When one gets rate limited
Arvis automatically switches to the next available account. You don't see anything — maybe a slightly delayed response.
| Retry | Cooldown before retrying that account |
|---|---|
| 1st | 1 minute |
| 2nd | 5 minutes |
| 3rd | 25 minutes |
| 4th+ | 60 minutes (cap) |
If ALL accounts are exhausted, you'll see: "All AI accounts are rate-limited. Retrying automatically in ~X minutes."
Smart model selection
When Arvis has to use a backup provider, it picks the right size model:
- Short/simple messages ("hi", "what time is it") → cheap model (haiku/mini/flash)
- Long/complex messages ("analyze this code", "design a system") → powerful model (sonnet/opus/pro)
Recommended Setups
Budget setup (free or almost free)
# Just one Claude CLI account — $20/month, covers most usage
npm run add-account
# Optional: free local backup
OLLAMA_BASE_URL=http://localhost:11434
Standard setup (reliable, low cost)
# Primary: 2 Claude CLI accounts (auto-detected, no env vars needed)
npm run add-account
npm run add-account backup
# Backup: Anthropic API with cheap model
ANTHROPIC_API_KEY=sk-ant-xxxxx
Power setup (never rate limited, best quality)
# 3 Claude CLI accounts
npm run add-account
npm run add-account work
npm run add-account personal
# API backup
ANTHROPIC_API_KEY=sk-ant-main
ANTHROPIC_API_KEY_1=sk-ant-backup
# Fallback
OPENAI_API_KEY=sk-xxxxx
# Last resort
OLLAMA_BASE_URL=http://localhost:11434
Setting Models Per Agent
In Dashboard → Agents → click your agent → Config tab:
- Primary model:
anthropic/claude-sonnet-4-6 - Fallbacks:
openrouter/claude-sonnet-4-6, openai/gpt-4.1-mini
Or tell the Conductor: "Set dev-agent's model to claude-sonnet-4-6 with openai fallback"
Cost Tracking
Every API call is logged automatically. View in Dashboard → Usage page.

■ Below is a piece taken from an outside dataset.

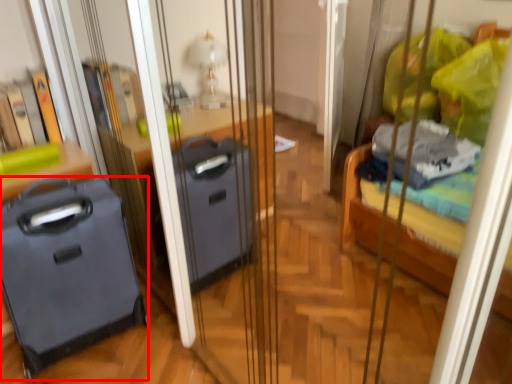 Question: From the image's perspective, considering the relative positions of luggage (annotated by the red box) and furniture in the image provided, where is luggage (annotated by the red box) located with respect to the staircase?

Choices:
 (A) above
 (B) below

Answer: (B) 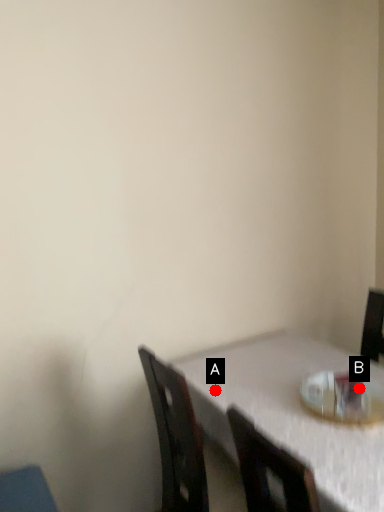 Question: Two points are circled on the image, labeled by A and B beside each circle. Which point appears closest to the camera in this image?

CLI accounts always show $0 cost (subscription model). API accounts show exact per-token costs.
You can disable expensive accounts in Dashboard → Settings → Accounts without removing them from .env.
Advanced: How Failover Works Internally
Request comes in for agent with model="claude-sonnet-4-6"
│
├─ STAGE 1: Try preferred provider (anthropic)
│ → Pick account with lowest usage that isn't rate-limited
│ → If found: use it. Done.
│
├─ STAGE 2: Try fallback chain from agent config
│ → agent.modelFallbacks = ["openrouter/claude-sonnet-4-6", "openai/gpt-4.1"]
│ → Try each in order until one works
│
└─ STAGE 3: Any account at all
→ classifyComplexity(prompt) → pick appropriate model size
→ If nothing available: queue for retry with backoff
Advanced: Per-Provider API Details
| Provider | Endpoint | Auth | Tool format |
|---|---|---|---|
| Anthropic | api.anthropic.com/v1/messages |
x-api-key header |
tool_use content blocks |
| OpenAI / OpenRouter / Ollama | /v1/chat/completions |
Bearer token |
function_call messages |
| Google Gemini | generativelanguage.googleapis.com |
key= query param |
functionCall / functionResponse |
Advanced: Tool Call Loop
When the LLM wants to use a tool (web_search, http_fetch, etc.), the Provider Runner automatically handles multi-turn tool calls — up to 5 rounds per request. The CLI runner delegates tool use to Claude Code's built-in tools (bash, file access, etc.).